Sep 28, 2018, 10:10 AM EDT
This feature appears in the Notre Dame-Stanford Game Day Magazine.
A number of Notre Dame teams are celebrating milestone anniversaries this year and the Monogram Club is catching up with Monogram winners from each of those sports to get their reflections from their time as a student-athlete and how that impacted their lives.
Kate (Sobrero) Markgraf (’98, soccer) had a stellar career with the Notre Dame women’s soccer team, which is celebrating its 30th anniversary as a varsity program. Markgraf helped the Fighting Irish to the 1995 national championship and went on to win a World Cup title (1999) and two Olympic gold medals (2004, 2008) with Team USA. She now enjoys a successful broadcasting career and serves as the second vice president of the Monogram Club. Markgraf is a member of the Michigan Sports Hall of Fame class of 2018.
How did being a Notre Dame student-athlete impact your life the most?

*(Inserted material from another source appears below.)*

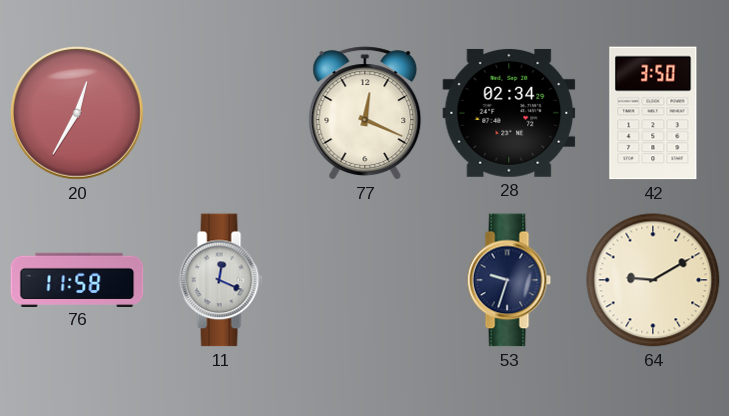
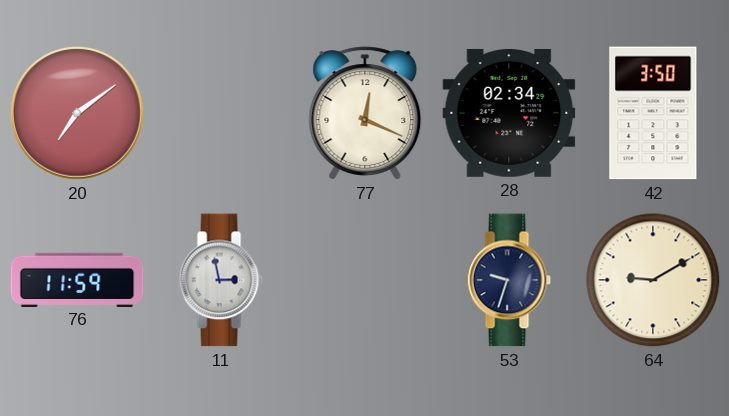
20: 12:35 -> 7:09
76: 11:58 -> 11:59
11: 12:19 -> 2:58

“It refined my ability to multitask and develop broad-based skillsets. I was exposed to a bunch of incredible people and built a network that I’ll have for life. Those people pushed themselves so hard in the classroom. I also was around incredible athletes who did the same thing. Their work ethic deepened my work ethic, so it was a relentless pursuit of being my best. That is the biggest gift of being a Notre Dame student-athlete because the standard is so high.”
When you came to Notre Dame, the program was only in its seventh season. During your time, you went to four College Cups and won the 1995 national championship. How did it feel to leave such a mark on the program?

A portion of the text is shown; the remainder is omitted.